Bush pretende acabar con “era Clinton”

Promete menos impuestos, mejor educación, refuerzo del poderío militar y mayor liderazgo norteamericano en el mundo Su candidato a vicepresidente Dick Cheney, dice que “la decencia” volverá a la Casa Blanca (EFE y El País) FILADELFIA, EE.UU.– Con la candidatura presidencial de George W. Bush los republicanos han entrado en una nueva era cuyo objetivo […]

  • Promete menos impuestos, mejor educación, refuerzo del poderío
    militar y mayor liderazgo
    norteamericano en el mundo
  • Su candidato a vicepresidente
    Dick Cheney, dice que “la
    decencia” volverá a la Casa Blanca

(EFE y El País)

FILADELFIA, EE.UU.– Con la candidatura presidencial de George W. Bush los republicanos han entrado en una nueva era cuyo objetivo prioritario es triunfar en las elecciones del próximo noviembre.

Designado por unanimidad candidato republicano a la Presidencia de Estados Unidos, George W. Bush propone a los norteamericanos un “cambio de liderazgo” en la Casa Blanca, tras ocho años de una Presidencia, la de Bill Clinton y Al Gore, que, pese a la paz y la bonanza económica, “no ha resuelto muchos problemas”.

Entre lo que Bush ofrece resolver figuran la mejora de las escuelas, la reforma del sistema de pensiones de jubilación, la reducción de impuestos, el refuerzo del Ejército y la devolución a EE.UU. de un activo papel en la escena política internacional.

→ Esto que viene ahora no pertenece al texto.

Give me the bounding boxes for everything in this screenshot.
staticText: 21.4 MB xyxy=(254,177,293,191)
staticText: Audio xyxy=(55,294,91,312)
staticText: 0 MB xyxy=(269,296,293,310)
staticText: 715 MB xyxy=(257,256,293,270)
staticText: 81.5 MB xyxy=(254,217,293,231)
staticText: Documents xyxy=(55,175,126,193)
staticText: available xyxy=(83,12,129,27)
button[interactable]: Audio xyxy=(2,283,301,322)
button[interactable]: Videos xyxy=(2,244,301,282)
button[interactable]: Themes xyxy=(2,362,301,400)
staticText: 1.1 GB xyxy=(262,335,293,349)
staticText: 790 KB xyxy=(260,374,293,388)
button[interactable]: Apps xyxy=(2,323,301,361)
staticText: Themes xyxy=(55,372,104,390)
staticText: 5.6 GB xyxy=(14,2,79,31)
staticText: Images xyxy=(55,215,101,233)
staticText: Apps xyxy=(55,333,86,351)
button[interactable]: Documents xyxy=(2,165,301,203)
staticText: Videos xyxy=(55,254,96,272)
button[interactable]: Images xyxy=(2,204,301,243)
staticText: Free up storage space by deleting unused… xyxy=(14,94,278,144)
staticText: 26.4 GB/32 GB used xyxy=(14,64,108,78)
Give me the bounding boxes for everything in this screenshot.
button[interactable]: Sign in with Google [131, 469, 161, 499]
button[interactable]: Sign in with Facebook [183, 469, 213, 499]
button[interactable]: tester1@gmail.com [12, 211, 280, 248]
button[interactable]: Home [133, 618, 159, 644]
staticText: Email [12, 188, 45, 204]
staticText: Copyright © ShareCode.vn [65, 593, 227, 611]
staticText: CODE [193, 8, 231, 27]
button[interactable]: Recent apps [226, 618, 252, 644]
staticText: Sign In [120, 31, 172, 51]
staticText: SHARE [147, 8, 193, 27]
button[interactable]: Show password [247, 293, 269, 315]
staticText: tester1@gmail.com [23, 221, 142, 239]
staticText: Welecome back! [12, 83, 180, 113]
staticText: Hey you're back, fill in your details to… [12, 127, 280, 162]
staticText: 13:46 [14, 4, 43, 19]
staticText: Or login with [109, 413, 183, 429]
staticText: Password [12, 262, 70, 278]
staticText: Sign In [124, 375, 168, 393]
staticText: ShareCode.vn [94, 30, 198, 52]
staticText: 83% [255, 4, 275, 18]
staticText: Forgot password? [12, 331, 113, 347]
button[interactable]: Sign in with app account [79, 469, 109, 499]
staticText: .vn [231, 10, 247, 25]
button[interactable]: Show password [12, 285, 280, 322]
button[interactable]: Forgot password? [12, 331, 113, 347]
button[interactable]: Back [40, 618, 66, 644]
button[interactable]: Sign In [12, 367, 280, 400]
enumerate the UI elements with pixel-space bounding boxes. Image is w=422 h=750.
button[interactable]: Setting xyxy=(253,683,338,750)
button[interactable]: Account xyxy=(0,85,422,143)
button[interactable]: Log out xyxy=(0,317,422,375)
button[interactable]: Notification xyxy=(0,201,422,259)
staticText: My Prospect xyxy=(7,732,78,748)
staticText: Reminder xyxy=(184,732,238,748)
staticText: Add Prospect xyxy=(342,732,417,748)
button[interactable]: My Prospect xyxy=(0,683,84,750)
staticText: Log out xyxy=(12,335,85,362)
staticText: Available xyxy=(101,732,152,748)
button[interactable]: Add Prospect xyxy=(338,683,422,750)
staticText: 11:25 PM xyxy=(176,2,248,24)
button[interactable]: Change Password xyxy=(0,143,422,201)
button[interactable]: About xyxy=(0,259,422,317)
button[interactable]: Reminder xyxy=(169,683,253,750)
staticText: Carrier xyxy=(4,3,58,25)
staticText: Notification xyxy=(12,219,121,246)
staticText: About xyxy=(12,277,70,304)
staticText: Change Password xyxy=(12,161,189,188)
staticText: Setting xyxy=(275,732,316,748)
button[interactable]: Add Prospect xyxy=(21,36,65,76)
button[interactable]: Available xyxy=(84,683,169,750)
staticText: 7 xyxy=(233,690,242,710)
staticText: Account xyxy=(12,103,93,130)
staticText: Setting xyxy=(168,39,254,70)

Bush, según señaló su candidato a la Vicepresidencia, Dick Cheney, también “restaurará la decencia y la integridad en el Despacho Oval”.

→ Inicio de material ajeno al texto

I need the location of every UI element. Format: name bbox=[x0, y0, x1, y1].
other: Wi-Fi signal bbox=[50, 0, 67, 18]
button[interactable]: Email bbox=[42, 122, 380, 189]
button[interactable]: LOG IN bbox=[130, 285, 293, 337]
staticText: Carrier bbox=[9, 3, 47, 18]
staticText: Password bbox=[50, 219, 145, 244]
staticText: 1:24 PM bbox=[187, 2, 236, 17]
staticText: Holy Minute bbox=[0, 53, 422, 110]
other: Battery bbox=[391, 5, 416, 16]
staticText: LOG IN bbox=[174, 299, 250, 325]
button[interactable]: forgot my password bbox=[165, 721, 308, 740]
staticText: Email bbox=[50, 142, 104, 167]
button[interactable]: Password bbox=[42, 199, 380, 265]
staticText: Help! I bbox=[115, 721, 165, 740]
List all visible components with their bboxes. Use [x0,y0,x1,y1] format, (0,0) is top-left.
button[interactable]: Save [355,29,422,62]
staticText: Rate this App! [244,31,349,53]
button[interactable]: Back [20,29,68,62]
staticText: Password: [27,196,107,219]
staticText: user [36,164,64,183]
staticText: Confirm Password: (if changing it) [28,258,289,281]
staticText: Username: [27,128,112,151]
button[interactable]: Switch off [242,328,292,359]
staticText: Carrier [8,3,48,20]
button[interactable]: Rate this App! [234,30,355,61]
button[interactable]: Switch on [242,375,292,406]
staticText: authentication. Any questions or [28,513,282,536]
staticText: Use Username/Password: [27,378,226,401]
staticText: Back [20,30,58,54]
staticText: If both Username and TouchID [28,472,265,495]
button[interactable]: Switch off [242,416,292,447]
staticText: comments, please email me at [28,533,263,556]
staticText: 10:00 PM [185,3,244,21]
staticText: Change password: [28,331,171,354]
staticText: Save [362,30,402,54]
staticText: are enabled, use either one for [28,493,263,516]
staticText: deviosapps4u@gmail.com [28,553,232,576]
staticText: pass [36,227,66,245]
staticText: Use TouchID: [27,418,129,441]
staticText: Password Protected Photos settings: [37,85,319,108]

En su jornada final, la convención presidencial republicana de Filadelfia ratificó un programa electoral que resume su mensaje de conservador solidario con las minorías, los pobres y la diversidad cultural.

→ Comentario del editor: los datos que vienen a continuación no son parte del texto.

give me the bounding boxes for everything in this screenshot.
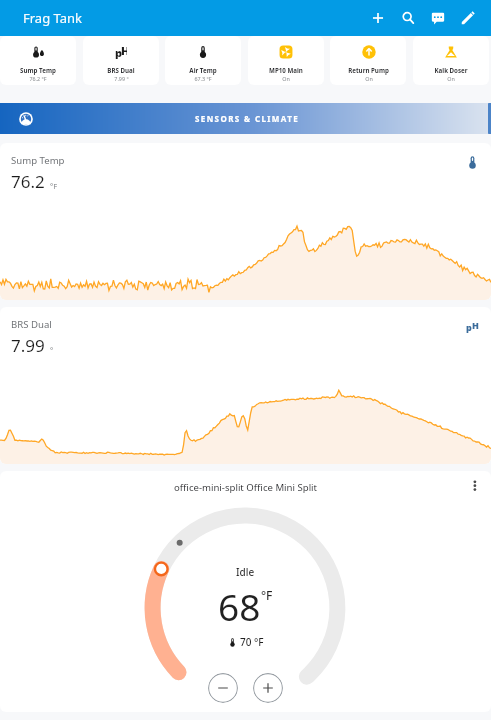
- staticText: 67.3 °F: [194, 75, 212, 82]
- button[interactable]: Sump Temp: [0, 36, 76, 85]
- staticText: BRS Dual: [11, 318, 52, 331]
- staticText: Idle: [236, 565, 255, 579]
- staticText: Return Pump: [348, 66, 389, 74]
- staticText: p: [466, 321, 472, 333]
- button[interactable]: Return Pump: [330, 36, 406, 85]
- button[interactable]: Assist: [423, 3, 453, 33]
- staticText: BRS Dual: [107, 66, 135, 74]
- button[interactable]: MP10 Main: [248, 36, 324, 85]
- button[interactable]: More options: [465, 474, 485, 494]
- staticText: office-mini-split Office Mini Split: [174, 481, 318, 494]
- button[interactable]: p: [83, 36, 159, 85]
- button[interactable]: SENSORS & CLIMATE: [0, 103, 488, 134]
- button[interactable]: Decrease temperature: [208, 673, 238, 703]
- staticText: H: [121, 43, 127, 57]
- staticText: 7.99 °: [114, 75, 129, 82]
- staticText: Kalk Doser: [434, 66, 468, 74]
- staticText: H: [472, 319, 479, 331]
- staticText: 68: [218, 581, 261, 631]
- button[interactable]: Increase temperature: [253, 673, 283, 703]
- staticText: °F: [50, 181, 58, 191]
- staticText: 76.2 °F: [29, 75, 47, 82]
- staticText: Sump Temp: [11, 154, 65, 167]
- staticText: Frag Tank: [23, 9, 82, 27]
- staticText: 76.2: [11, 170, 45, 193]
- button[interactable]: Kalk Doser: [413, 36, 489, 85]
- staticText: On: [282, 75, 290, 82]
- staticText: Sump Temp: [20, 66, 56, 74]
- staticText: Air Temp: [189, 66, 217, 74]
- staticText: p: [115, 45, 123, 59]
- staticText: °: [50, 345, 54, 355]
- staticText: On: [447, 75, 455, 82]
- button[interactable]: Add: [363, 3, 393, 33]
- button[interactable]: Sump Temp: [0, 143, 491, 300]
- staticText: 70 °F: [240, 635, 264, 649]
- staticText: On: [365, 75, 373, 82]
- button[interactable]: Search: [393, 3, 423, 33]
- button[interactable]: Air Temp: [165, 36, 241, 85]
- staticText: °F: [261, 587, 273, 603]
- button[interactable]: BRS Dual: [0, 307, 491, 464]
- staticText: SENSORS & CLIMATE: [195, 113, 300, 124]
- button[interactable]: Edit dashboard: [453, 3, 483, 33]
- staticText: 7.99: [11, 334, 45, 357]
- staticText: MP10 Main: [269, 66, 303, 74]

“Pienso que las grandes decisiones se toman con cuidado y convicción, no con encuestas”, sostuvo Bush, que habló a los republicanos de romper la muralla que divide a los ricos de los pobres.

Una de las bazas de la ideología conservadora republicana es evitar que el Gobierno intervenga en todos los ámbitos de la vida de los estadounidenses, pero Bush advirtió a su militancia de que “la alternativa a la burocracia no es la indiferencia”.

“La respuesta es poner los valores y las ideas conservadoras al servicio de la justicia y las oportunidades. A eso me refiero cuando hablo del conservadurismo solidario. Y con estas bases me propongo gobernar nuestra nación”, añadió.

Después de una era dominada por el liderazgo del ex presidente de la Cámara de Representantes, Newt Gingrich, en la que los republicanos aprobaron una legislación perjudicial para las minorías, los inmigrantes y los pobres, Bush quiere atraer a esos sectores.

La convención republicana de esta semana siguió un cuidadoso libreto, dirigido a presentar nuevas voces afroamericanas e hispanas a un partido identificado durante años con los empresarios y los blancos.

“Todo el mundo, desde el inmigrante hasta el empresario, tiene una misma meta: alcanzar la tierra prometida”, dijo Bush, cuya agenda se ha impuesto después de que las encuestas reflejaran la bajada en la popularidad de los líderes conservadores del Congreso.